(Dataset entries)
□ □ □

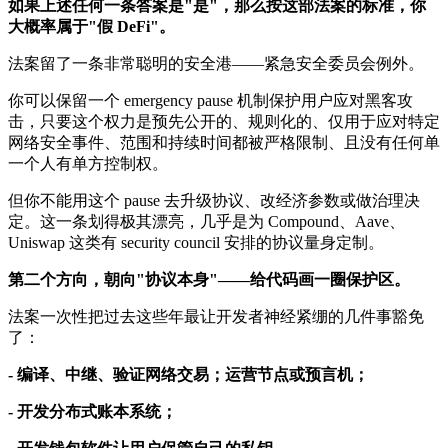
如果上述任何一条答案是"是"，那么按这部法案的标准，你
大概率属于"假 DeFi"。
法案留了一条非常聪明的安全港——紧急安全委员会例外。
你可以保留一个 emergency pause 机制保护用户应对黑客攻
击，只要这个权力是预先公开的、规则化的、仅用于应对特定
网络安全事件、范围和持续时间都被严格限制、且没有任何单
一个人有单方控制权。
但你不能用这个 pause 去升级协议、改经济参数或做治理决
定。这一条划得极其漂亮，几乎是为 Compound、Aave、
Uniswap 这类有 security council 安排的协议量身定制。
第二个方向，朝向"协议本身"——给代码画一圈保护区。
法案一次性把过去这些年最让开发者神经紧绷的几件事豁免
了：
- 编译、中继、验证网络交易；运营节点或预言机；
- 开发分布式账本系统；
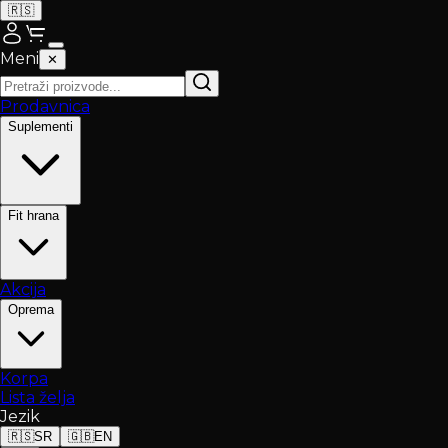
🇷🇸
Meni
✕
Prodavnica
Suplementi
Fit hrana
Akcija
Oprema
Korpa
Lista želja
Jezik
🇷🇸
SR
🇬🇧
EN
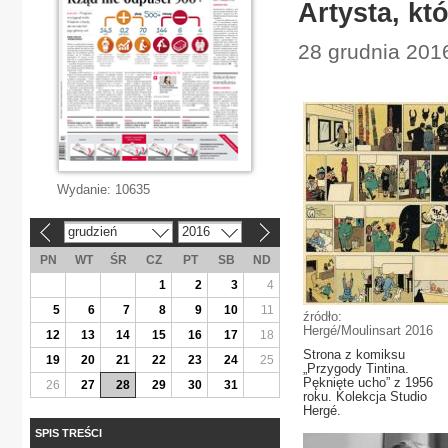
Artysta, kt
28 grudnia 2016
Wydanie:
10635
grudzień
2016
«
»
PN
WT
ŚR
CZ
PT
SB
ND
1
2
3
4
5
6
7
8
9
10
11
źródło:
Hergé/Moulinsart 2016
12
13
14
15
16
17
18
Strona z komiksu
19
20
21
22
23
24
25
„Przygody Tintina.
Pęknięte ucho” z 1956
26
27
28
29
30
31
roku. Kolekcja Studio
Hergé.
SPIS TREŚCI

□ □ □

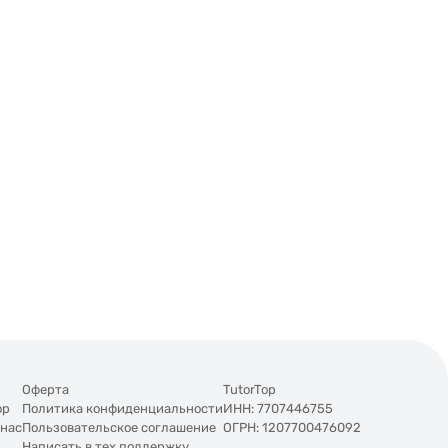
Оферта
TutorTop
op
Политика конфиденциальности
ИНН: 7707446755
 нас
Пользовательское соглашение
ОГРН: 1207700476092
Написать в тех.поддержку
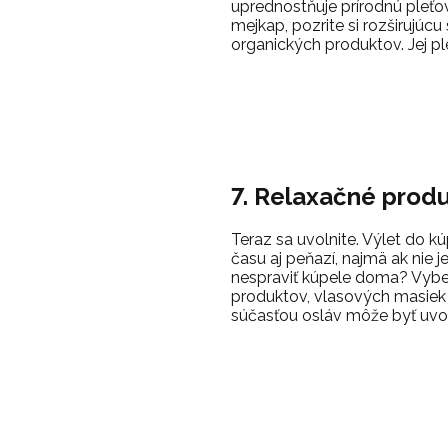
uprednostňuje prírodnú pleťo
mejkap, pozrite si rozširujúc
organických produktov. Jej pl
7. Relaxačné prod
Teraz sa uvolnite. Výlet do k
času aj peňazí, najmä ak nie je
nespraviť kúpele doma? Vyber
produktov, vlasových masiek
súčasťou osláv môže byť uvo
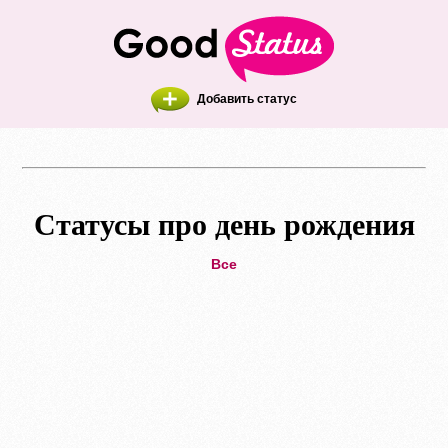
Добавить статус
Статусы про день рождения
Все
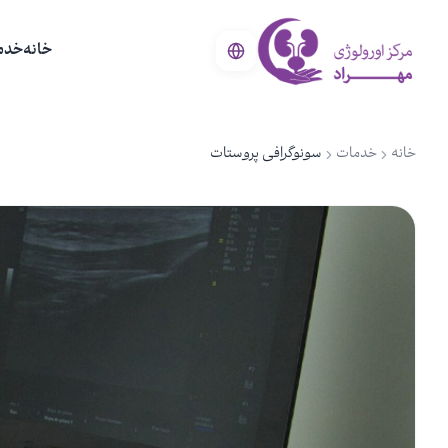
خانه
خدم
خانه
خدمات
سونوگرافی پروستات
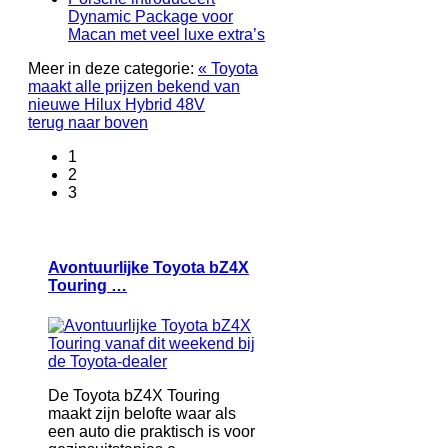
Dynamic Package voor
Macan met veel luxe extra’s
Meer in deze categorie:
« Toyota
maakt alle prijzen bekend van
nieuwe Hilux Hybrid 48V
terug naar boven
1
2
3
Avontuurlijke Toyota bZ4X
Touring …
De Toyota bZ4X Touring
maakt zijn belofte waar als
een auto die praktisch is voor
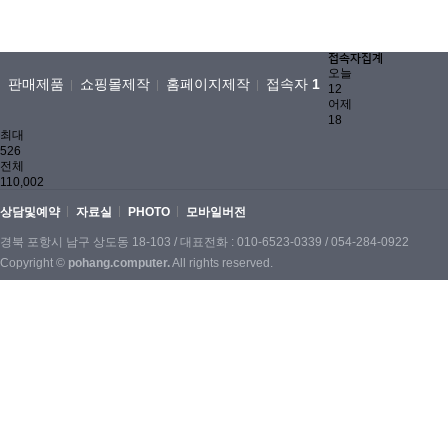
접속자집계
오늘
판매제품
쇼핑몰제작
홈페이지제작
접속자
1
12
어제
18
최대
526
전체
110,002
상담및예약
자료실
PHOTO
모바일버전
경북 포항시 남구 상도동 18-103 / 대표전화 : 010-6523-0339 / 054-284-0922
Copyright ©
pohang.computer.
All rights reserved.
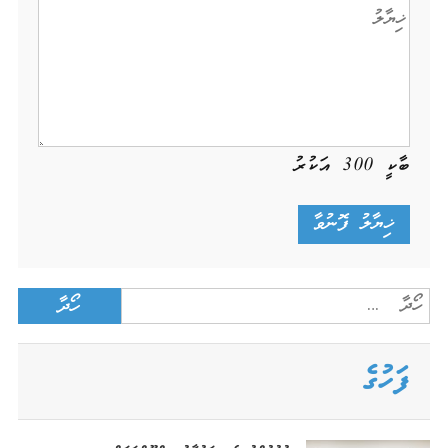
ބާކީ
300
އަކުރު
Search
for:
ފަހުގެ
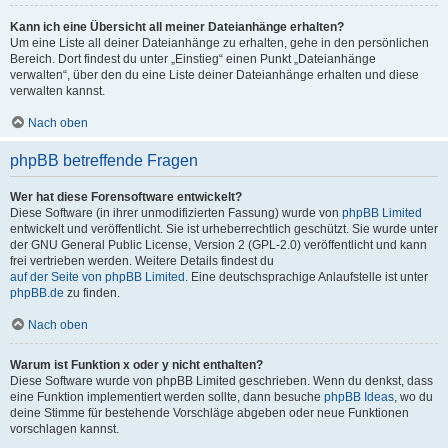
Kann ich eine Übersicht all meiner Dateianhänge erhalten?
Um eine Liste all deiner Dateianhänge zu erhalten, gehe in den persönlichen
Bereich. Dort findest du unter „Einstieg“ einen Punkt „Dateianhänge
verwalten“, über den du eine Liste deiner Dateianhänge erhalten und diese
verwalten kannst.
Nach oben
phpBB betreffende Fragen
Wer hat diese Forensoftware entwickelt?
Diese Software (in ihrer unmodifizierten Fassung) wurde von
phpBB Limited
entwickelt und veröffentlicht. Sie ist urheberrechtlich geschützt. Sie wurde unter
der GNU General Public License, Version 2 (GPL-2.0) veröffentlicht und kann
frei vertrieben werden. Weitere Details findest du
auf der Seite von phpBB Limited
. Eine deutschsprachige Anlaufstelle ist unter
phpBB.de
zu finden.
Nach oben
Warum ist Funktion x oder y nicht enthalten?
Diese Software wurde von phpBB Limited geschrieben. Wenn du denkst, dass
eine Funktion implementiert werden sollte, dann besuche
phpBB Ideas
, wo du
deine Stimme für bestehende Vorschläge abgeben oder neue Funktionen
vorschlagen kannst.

□ □ □

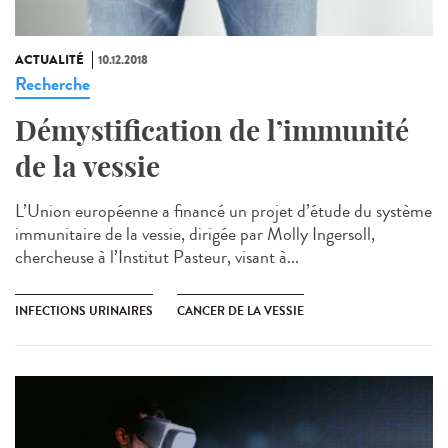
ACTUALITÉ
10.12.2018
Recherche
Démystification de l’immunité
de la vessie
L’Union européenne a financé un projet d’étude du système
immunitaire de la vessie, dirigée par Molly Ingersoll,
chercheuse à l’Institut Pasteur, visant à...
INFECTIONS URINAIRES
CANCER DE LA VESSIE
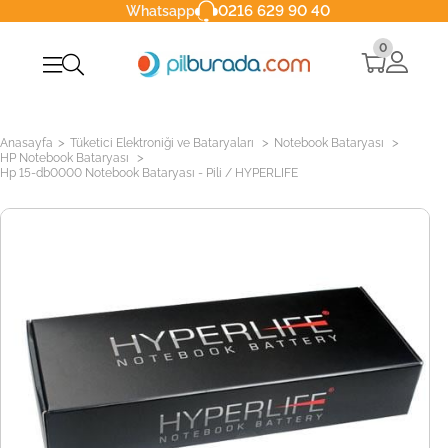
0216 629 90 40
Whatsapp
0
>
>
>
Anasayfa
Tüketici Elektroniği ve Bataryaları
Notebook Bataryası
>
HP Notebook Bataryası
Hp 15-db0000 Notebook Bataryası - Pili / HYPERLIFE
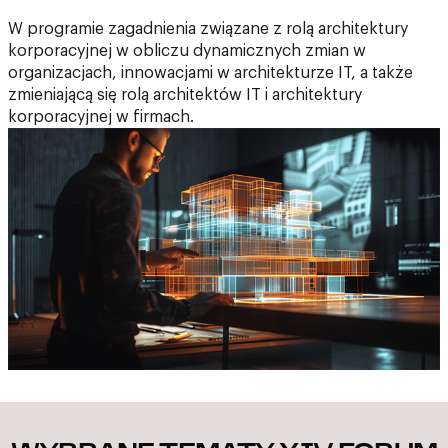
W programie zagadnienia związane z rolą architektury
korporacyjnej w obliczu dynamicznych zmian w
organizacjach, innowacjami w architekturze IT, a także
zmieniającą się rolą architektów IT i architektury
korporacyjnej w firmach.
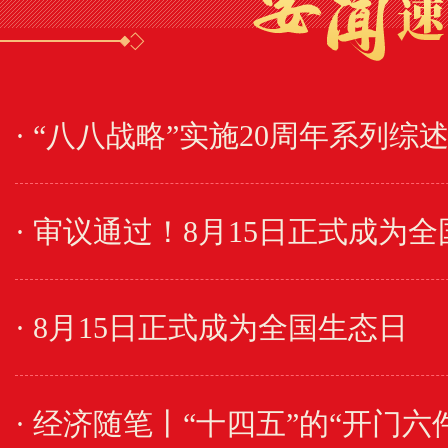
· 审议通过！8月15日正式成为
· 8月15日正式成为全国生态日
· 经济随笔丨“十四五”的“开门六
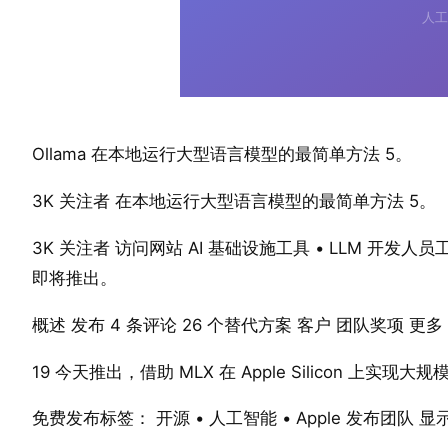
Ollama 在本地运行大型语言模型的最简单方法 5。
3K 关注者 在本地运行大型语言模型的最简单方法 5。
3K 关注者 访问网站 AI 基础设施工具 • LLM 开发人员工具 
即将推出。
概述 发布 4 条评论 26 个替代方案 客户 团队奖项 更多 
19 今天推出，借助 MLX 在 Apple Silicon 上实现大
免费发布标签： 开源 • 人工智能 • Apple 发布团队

□ □ □

Print, word for word, the lines above that run from the line containing "Tüketici Elektroniği ve Bataryaları" to the line containing "免费发布标签： 开源 • 人工智能 • Apple 发布团队", both included. Keep the pictures out.

Exercise answer
Tüketici Elektroniği ve Bataryaları
Notebook Bataryası
>
HP Notebook Bataryası
Hp 15-db0000 Notebook Bataryası - Pili / HYPERLIFE
W programie zagadnienia związane z rolą architektury
korporacyjnej w obliczu dynamicznych zmian w
organizacjach, innowacjami w architekturze IT, a także
zmieniającą się rolą architektów IT i architektury
korporacyjnej w firmach.
· 审议通过！8月15日正式成为
· 8月15日正式成为全国生态日
· 经济随笔丨“十四五”的“开门六
Ollama 在本地运行大型语言模型的最简单方法 5。
3K 关注者 在本地运行大型语言模型的最简单方法 5。
3K 关注者 访问网站 AI 基础设施工具 • LLM 开发人员工具 
即将推出。
概述 发布 4 条评论 26 个替代方案 客户 团队奖项 更多 
19 今天推出，借助 MLX 在 Apple Silicon 上实现大
免费发布标签： 开源 • 人工智能 • Apple 发布团队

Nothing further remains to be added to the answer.